Northbrook, Ill.-based Allstate Corp. reported a rough fourth quarter to end a tough year. During the latter stages of last year, the company’s pre­tax unrealized loss position grew from $4.1 billion to $8.8 billion, mostly due to significantly widening credit spreads in its fixed income securities. For the year, the insurer lost $3.07 per share, compared to net income of $7.77 per share in 2007.

As a result, the company said it would work on improving efficiency, and would trim 1,000 jobs through a combination of attrition and position elimination over the next two years.

“2008 was our second-­highest year for catastrophe losses in the past decade, which added to investment losses and led to a net loss for the year,” Thomas Wilson, chairman, president and CEO of Allstate, said in a statement.

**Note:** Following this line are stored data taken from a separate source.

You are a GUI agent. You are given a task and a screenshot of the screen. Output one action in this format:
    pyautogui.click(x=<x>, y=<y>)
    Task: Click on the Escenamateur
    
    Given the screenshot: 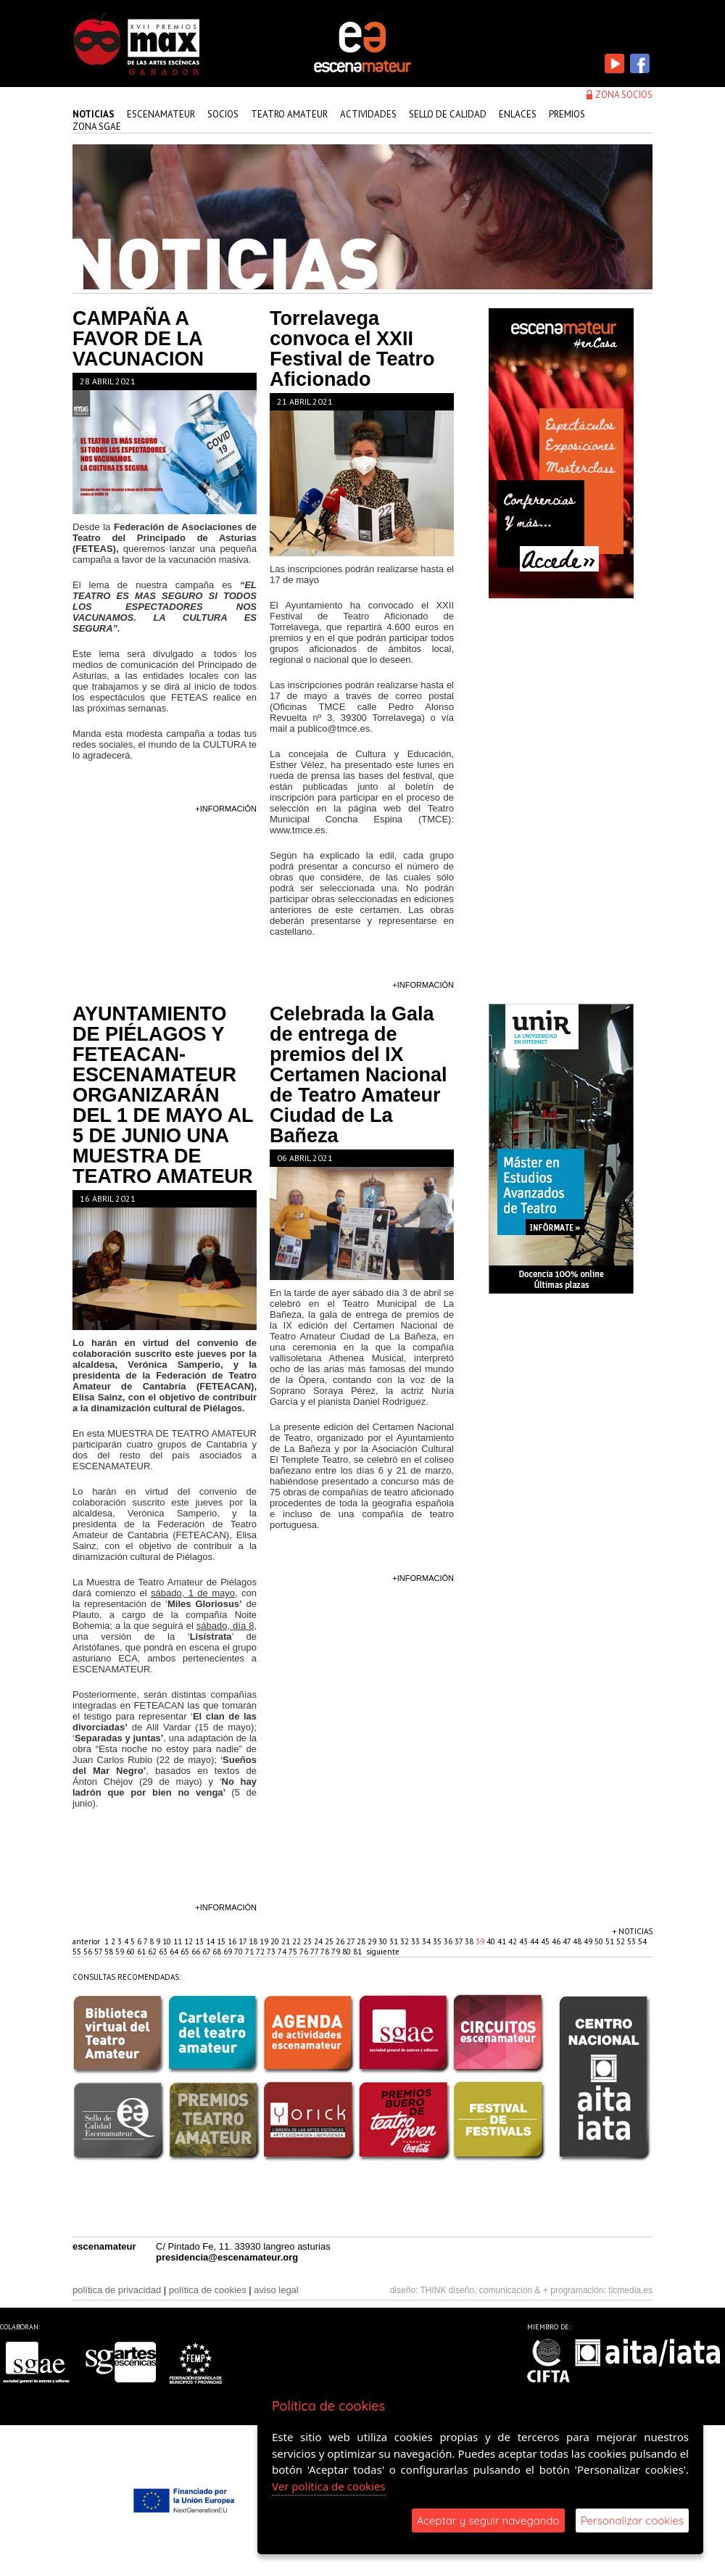 What is the action you would take?
    pyautogui.click(x=161, y=114)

Indeed, catastrophe losses helped drag the company’s financial numbers down, amounting to $3.3 billion in 2008, compared to $1.4 billion in 2007. Yet the company credits its current reinsurance program with stemming further losses.

“Our catastrophe risk management program includes reinsurance, policy changes that increased deductibles and market share reductions in high-risk coastal regions. These actions served us well,” the company noted. “Allstate’s analysis shows that our losses from Hurricanes Ike and Gustav would have been approximately twice the amount recorded without the catastrophe exposure management actions put into place beginning in 2005.”